● Extracted data
- - -
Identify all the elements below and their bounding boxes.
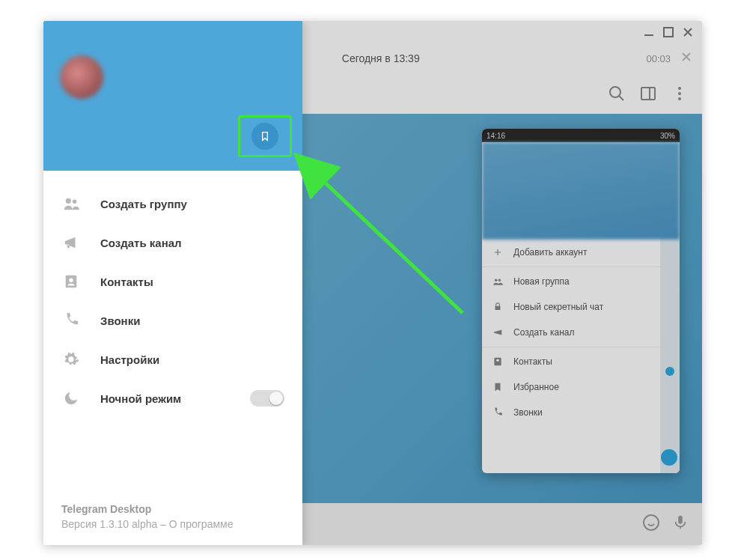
- night-mode-toggle[interactable]: [250, 390, 284, 407]
- saved-messages-button[interactable]: [251, 123, 278, 150]
- drawer-footer: Telegram Desktop Версия 1.3.10 alpha – О…: [61, 503, 233, 530]
- drawer-header: [43, 21, 302, 171]
- svg-rect-0: [644, 34, 653, 36]
- menu-item-label: Ночной режим: [100, 392, 181, 405]
- menu-settings[interactable]: Настройки: [43, 340, 302, 379]
- menu-item-label: Контакты: [100, 276, 153, 288]
- footer-app-name: Telegram Desktop: [61, 503, 233, 515]
- minimize-button[interactable]: [644, 27, 654, 37]
- megaphone-icon: [61, 233, 81, 252]
- user-avatar[interactable]: [60, 55, 103, 99]
- menu-item-label: Звонки: [100, 314, 140, 327]
- svg-point-14: [66, 198, 71, 204]
- menu-new-group[interactable]: Создать группу: [43, 184, 302, 223]
- maximize-button[interactable]: [663, 27, 674, 37]
- menu-calls[interactable]: Звонки: [43, 301, 302, 340]
- svg-rect-1: [664, 28, 673, 37]
- main-menu-drawer: Создать группу Создать канал Контакты Зв…: [43, 21, 302, 545]
- menu-contacts[interactable]: Контакты: [43, 262, 302, 301]
- menu-new-channel[interactable]: Создать канал: [43, 223, 302, 262]
- menu-item-label: Настройки: [100, 353, 159, 366]
- app-window: Сегодня в 13:39 00:03 Избранное: [43, 21, 702, 545]
- svg-point-17: [69, 278, 73, 282]
- contact-icon: [61, 272, 81, 291]
- menu-item-label: Создать группу: [100, 198, 187, 210]
- group-icon: [61, 194, 81, 213]
- phone-icon: [61, 311, 81, 330]
- menu-item-label: Создать канал: [100, 237, 182, 249]
- footer-version[interactable]: Версия 1.3.10 alpha – О программе: [61, 518, 233, 530]
- menu-night-mode[interactable]: Ночной режим: [43, 379, 302, 418]
- drawer-menu-list: Создать группу Создать канал Контакты Зв…: [43, 171, 302, 431]
- moon-icon: [61, 389, 81, 408]
- svg-point-15: [73, 200, 77, 204]
- gear-icon: [61, 350, 81, 369]
- highlight-annotation: [238, 115, 292, 157]
- close-button[interactable]: [683, 27, 693, 37]
- window-titlebar: [635, 21, 702, 43]
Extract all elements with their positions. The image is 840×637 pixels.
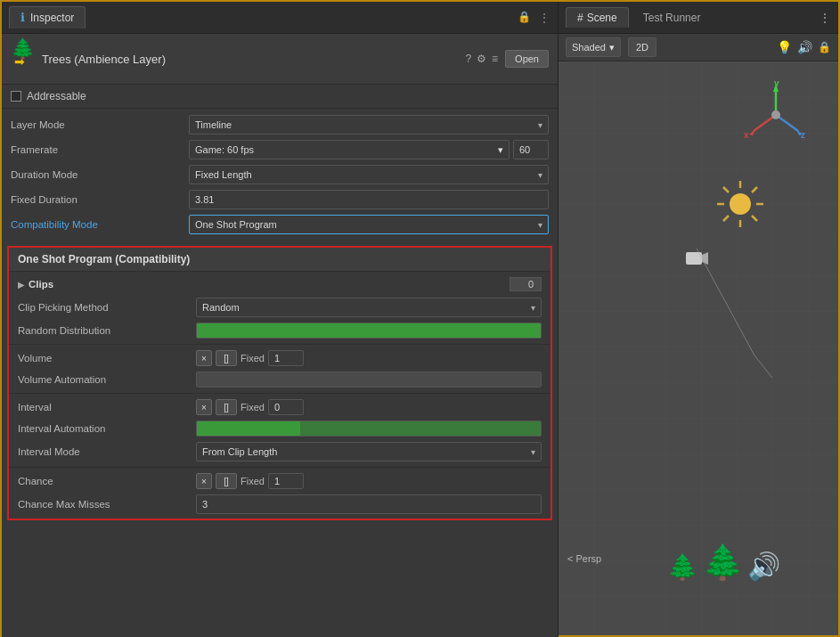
chance-max-label: Chance Max Misses — [18, 499, 196, 510]
interval-mode-dropdown[interactable]: From Clip Length ▾ — [196, 442, 542, 461]
scene-toolbar: Shaded ▾ 2D 💡 🔊 🔒 — [559, 34, 838, 61]
object-tree-icon: 🌲➡ — [11, 39, 35, 78]
persp-label: < Persp — [567, 553, 601, 564]
random-dist-value — [196, 323, 542, 339]
inspector-tab[interactable]: ℹ Inspector — [9, 6, 86, 29]
duration-mode-dropdown[interactable]: Fixed Length ▾ — [189, 165, 549, 184]
chance-label: Chance — [18, 476, 196, 486]
2d-btn[interactable]: 2D — [628, 37, 657, 57]
interval-x-btn[interactable]: × — [196, 399, 212, 415]
framerate-row: Framerate Game: 60 fps ▾ — [2, 137, 558, 162]
addressable-label: Addressable — [27, 90, 86, 102]
clips-label: Clips — [29, 279, 510, 290]
chance-x-btn[interactable]: × — [196, 473, 212, 489]
fixed-duration-label: Fixed Duration — [11, 194, 189, 205]
test-runner-tab[interactable]: Test Runner — [632, 8, 712, 28]
addressable-checkbox[interactable] — [11, 91, 21, 102]
compat-mode-value: One Shot Program ▾ — [189, 215, 549, 234]
menu-tab-icon[interactable]: ⋮ — [538, 11, 550, 25]
svg-text:y: y — [774, 79, 779, 88]
compat-section: One Shot Program (Compatibility) ▶ Clips… — [7, 246, 552, 520]
volume-auto-row: Volume Automation — [9, 369, 550, 390]
volume-auto-label: Volume Automation — [18, 374, 196, 385]
volume-input[interactable] — [268, 350, 304, 366]
layer-mode-dropdown[interactable]: Timeline ▾ — [189, 115, 549, 135]
framerate-dropdown-arrow: ▾ — [498, 144, 503, 156]
small-tree-icon: 🌲 — [667, 552, 698, 582]
sub-menu-icon[interactable]: ≡ — [492, 53, 498, 65]
inspector-panel: ℹ Inspector 🔒 ⋮ 🌲➡ Trees (Ambience Layer… — [2, 2, 559, 637]
framerate-label: Framerate — [11, 144, 189, 155]
scene-menu-icon[interactable]: ⋮ — [819, 11, 831, 25]
volume-label: Volume — [18, 353, 196, 363]
tab-bar-icons: 🔒 ⋮ — [518, 11, 550, 25]
svg-line-17 — [752, 187, 757, 192]
chance-value: × [] Fixed — [196, 473, 542, 489]
volume-ctrl: × [] Fixed — [196, 350, 542, 366]
compat-mode-dropdown[interactable]: One Shot Program ▾ — [189, 215, 549, 234]
interval-auto-bar[interactable] — [196, 421, 542, 437]
random-dist-bar[interactable] — [196, 323, 542, 339]
lock-tab-icon[interactable]: 🔒 — [518, 11, 531, 25]
scene-right-icons: 💡 🔊 🔒 — [777, 40, 831, 54]
interval-mode-value: From Clip Length ▾ — [196, 442, 542, 461]
svg-marker-3 — [749, 128, 756, 135]
chance-max-input[interactable] — [196, 494, 542, 514]
speaker-scene-icon: 🔊 — [747, 551, 780, 582]
svg-text:x: x — [744, 130, 749, 140]
addressable-row: Addressable — [2, 85, 558, 109]
scene-lock-icon[interactable]: 🔒 — [818, 41, 831, 53]
interval-mode-arrow: ▾ — [531, 447, 535, 457]
chance-bracket-btn[interactable]: [] — [216, 473, 237, 489]
scene-audio-icon[interactable]: 🔊 — [797, 40, 812, 54]
clip-picking-dropdown[interactable]: Random ▾ — [196, 298, 542, 317]
shaded-dropdown[interactable]: Shaded ▾ — [566, 37, 621, 57]
svg-line-18 — [723, 216, 729, 221]
scene-panel: # Scene Test Runner ⋮ Shaded ▾ 2D 💡 🔊 🔒 — [559, 2, 838, 635]
fixed-duration-input[interactable] — [189, 190, 549, 209]
volume-row: Volume × [] Fixed — [9, 347, 550, 369]
scene-viewport: y x z < Persp — [559, 61, 838, 635]
chance-mode-label: Fixed — [241, 476, 265, 486]
interval-input[interactable] — [268, 399, 304, 415]
chance-ctrl: × [] Fixed — [196, 473, 542, 489]
big-tree-icon: 🌲 — [702, 543, 744, 582]
chance-input[interactable] — [268, 473, 304, 489]
chance-max-row: Chance Max Misses — [9, 492, 550, 517]
clips-expand-arrow[interactable]: ▶ — [18, 280, 25, 290]
volume-bracket-btn[interactable]: [] — [216, 350, 237, 366]
framerate-dropdown[interactable]: Game: 60 fps ▾ — [189, 140, 510, 159]
scene-tab[interactable]: # Scene — [566, 7, 629, 28]
shaded-label: Shaded — [572, 42, 606, 53]
interval-auto-value — [196, 421, 542, 437]
duration-mode-arrow: ▾ — [538, 170, 542, 180]
interval-ctrl: × [] Fixed — [196, 399, 542, 415]
clip-picking-label: Clip Picking Method — [18, 302, 196, 313]
inspector-tab-bar: ℹ Inspector 🔒 ⋮ — [2, 2, 558, 34]
svg-line-16 — [752, 216, 757, 221]
layer-mode-label: Layer Mode — [11, 119, 189, 130]
compat-mode-label: Compatibility Mode — [11, 219, 189, 230]
duration-mode-label: Duration Mode — [11, 169, 189, 180]
duration-mode-row: Duration Mode Fixed Length ▾ — [2, 162, 558, 187]
framerate-num-input[interactable] — [513, 140, 549, 159]
sun-icon — [714, 177, 767, 241]
volume-auto-bar[interactable] — [196, 372, 542, 388]
scene-tab-bar: # Scene Test Runner ⋮ — [559, 2, 838, 34]
layer-mode-row: Layer Mode Timeline ▾ — [2, 112, 558, 137]
volume-mode-label: Fixed — [241, 353, 265, 363]
interval-bracket-btn[interactable]: [] — [216, 399, 237, 415]
interval-mode-row: Interval Mode From Clip Length ▾ — [9, 439, 550, 464]
svg-text:z: z — [801, 130, 805, 140]
volume-x-btn[interactable]: × — [196, 350, 212, 366]
chance-row: Chance × [] Fixed — [9, 470, 550, 492]
divider-2 — [9, 393, 550, 394]
shaded-arrow: ▾ — [609, 42, 615, 53]
open-button[interactable]: Open — [505, 50, 549, 68]
volume-value: × [] Fixed — [196, 350, 542, 366]
settings-icon[interactable]: ⚙ — [477, 53, 486, 65]
scene-light-icon[interactable]: 💡 — [777, 40, 792, 54]
help-icon[interactable]: ? — [465, 53, 471, 65]
divider-3 — [9, 467, 550, 468]
duration-mode-value: Fixed Length ▾ — [189, 165, 549, 184]
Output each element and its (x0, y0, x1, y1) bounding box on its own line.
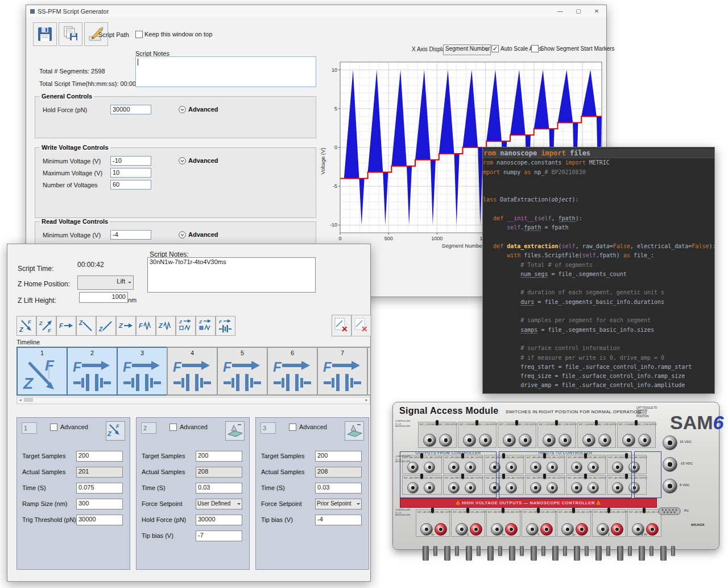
panel-field-input[interactable]: 0.075 (76, 483, 123, 494)
panel-field-input[interactable]: 0.03 (196, 483, 242, 494)
delete-segment-button[interactable]: ✕ (332, 315, 351, 336)
toggle-switch (537, 508, 540, 513)
svg-text:1000: 1000 (431, 236, 442, 241)
field-input[interactable]: 30000 (110, 105, 151, 114)
warning-icon: ⚠ (456, 500, 461, 505)
panel-field-ramp-size-nm-: 300 (76, 499, 123, 509)
python-code[interactable]: from nanoscope import filesfrom nanoscop… (482, 149, 715, 390)
field-input[interactable]: -10 (110, 156, 151, 166)
segment-z-sine-wave-button[interactable]: Z (196, 316, 216, 336)
advanced-toggle[interactable]: Advanced (179, 231, 218, 239)
keep-on-top-checkbox[interactable] (135, 31, 143, 38)
panel-advanced-checkbox[interactable] (289, 423, 296, 431)
panel-field-input[interactable]: 200 (315, 451, 362, 462)
segment-z-wave-button[interactable]: Z (156, 316, 176, 336)
script-notes2-input[interactable]: 30nN1w-7to71r-4to4V30ms (147, 257, 316, 293)
panel-field-input[interactable]: 30000 (196, 515, 242, 525)
panel-field-input[interactable]: -7 (196, 531, 242, 541)
panel-type-button[interactable] (225, 421, 245, 441)
panel-field-select[interactable]: User Defined (196, 499, 242, 509)
port-in-label: EXT→CON INPUT (460, 423, 477, 426)
timeline-tile-8[interactable]: 8F (367, 347, 370, 396)
segment-z-ramp-down-button[interactable]: Z (76, 316, 96, 336)
svg-text:Z: Z (39, 320, 43, 326)
minimize-button[interactable]: — (552, 5, 569, 18)
segment-force-pulse-button[interactable]: F (216, 316, 235, 336)
z-lift-input[interactable]: 1000 (79, 292, 128, 303)
panel-schematic: CONTROLLER⊙—⊙MICROSCOPE (395, 508, 410, 516)
timeline-tile-7[interactable]: 7F (317, 347, 368, 396)
svg-text:F: F (116, 423, 119, 429)
z-lift-unit: nm (128, 297, 136, 303)
panel-type-button[interactable] (345, 421, 364, 441)
scroll-left-icon[interactable]: ◄ (18, 397, 22, 403)
field-input[interactable]: 60 (110, 180, 151, 190)
code-line (482, 205, 715, 214)
panel-field-input[interactable]: 30000 (76, 515, 123, 525)
advanced-toggle[interactable]: Advanced (179, 157, 218, 165)
chevron-down-icon (485, 50, 489, 53)
svg-text:F: F (59, 322, 63, 329)
axis-label: X+ (416, 533, 449, 536)
code-line: drive_amp = file_.surface_control_info.a… (482, 381, 715, 390)
rear-connector (650, 546, 653, 556)
maximize-button[interactable]: ▢ (570, 5, 587, 18)
timeline-tile-5[interactable]: 5F (217, 347, 268, 396)
panel-schematic: CONTROLLER⊙—⊙MICROSCOPE (395, 420, 410, 427)
timeline-scrollbar[interactable]: ◄ ► (16, 397, 370, 404)
axis-label: Y- (522, 533, 555, 536)
panel-field-input: 208 (315, 467, 362, 478)
save-script-as-button[interactable] (59, 22, 82, 46)
svg-text:-10: -10 (330, 222, 337, 228)
z-home-select[interactable]: Lift (77, 276, 134, 290)
segment-z-hold-button[interactable]: Z (116, 316, 136, 336)
timeline-tile-3[interactable]: 3F (117, 347, 168, 396)
tile-number: 2 (68, 349, 117, 356)
bnc-input (503, 434, 516, 447)
z-down-icon: Z (78, 318, 93, 335)
db9-port (658, 507, 681, 517)
panel-advanced-checkbox[interactable] (169, 423, 177, 431)
script-notes-input[interactable] (135, 56, 316, 87)
window-script-editor: Script Time: 00:00:42 Script Notes: 30nN… (7, 244, 371, 582)
code-line: self.fpath = fpath (482, 223, 715, 232)
segment-force-wave-button[interactable]: F (136, 316, 156, 336)
panel-field-input[interactable]: 200 (196, 451, 242, 462)
panel-field-input[interactable]: 200 (76, 451, 123, 462)
panel-field-input[interactable]: 0.03 (315, 483, 362, 494)
timeline-tile-2[interactable]: 2F (67, 347, 118, 396)
titlebar[interactable]: SS-PFM Script Generator — ▢ ✕ (26, 5, 606, 18)
panel-field-input[interactable]: 300 (76, 499, 123, 509)
f-pulse-icon: F (218, 318, 233, 335)
field-input[interactable]: -4 (110, 230, 151, 240)
bnc-output (479, 434, 492, 447)
save-script-button[interactable] (33, 22, 57, 46)
segment-approach-button[interactable]: ZF (16, 316, 36, 336)
segment-markers-checkbox[interactable] (531, 45, 539, 52)
scrollbar-thumb[interactable] (24, 398, 33, 402)
chevron-down-icon (237, 503, 241, 507)
delete-all-segments-button[interactable]: ✕ (351, 315, 371, 336)
close-button[interactable]: ✕ (588, 5, 605, 18)
timeline-tile-1[interactable]: 1ZF (16, 347, 68, 396)
timeline-tile-4[interactable]: 4F (167, 347, 218, 396)
field-input[interactable]: 10 (110, 168, 151, 178)
segment-z-square-wave-button[interactable]: Z (176, 316, 196, 336)
auto-scale-checkbox[interactable]: ✓ (491, 45, 499, 52)
bnc-input (463, 434, 476, 447)
bnc-pair: EXT→CON INPUTMIC→CON OUTPUT (418, 422, 457, 448)
panel-advanced-checkbox[interactable] (50, 423, 57, 431)
panel-type-button[interactable]: ZF (106, 421, 125, 441)
panel-advanced-label: Advanced (60, 423, 88, 430)
code-line (482, 186, 715, 195)
segment-force-hold-button[interactable]: F (56, 316, 76, 336)
advanced-toggle[interactable]: Advanced (179, 106, 218, 113)
panel-field-select[interactable]: Prior Setpoint (315, 499, 362, 509)
segment-retract-button[interactable]: ZF (36, 316, 56, 336)
segment-z-ramp-up-button[interactable]: Z (96, 316, 116, 336)
x-axis-display-select[interactable]: Segment Number (443, 44, 491, 55)
panel-field-input[interactable]: -4 (315, 515, 362, 525)
scroll-right-icon[interactable]: ► (365, 397, 369, 403)
timeline-tile-6[interactable]: 6F (267, 347, 318, 396)
code-line: num_segs = file_.segments_count (482, 270, 715, 279)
- - -
● Problem details
For every line in the data above that has the string "wave", return that line.

● Expected output
segment-z-sine-wave-button[interactable]: Z (196, 316, 216, 336)
segment-z-wave-button[interactable]: Z (156, 316, 176, 336)
segment-force-wave-button[interactable]: F (136, 316, 156, 336)
segment-z-square-wave-button[interactable]: Z (176, 316, 196, 336)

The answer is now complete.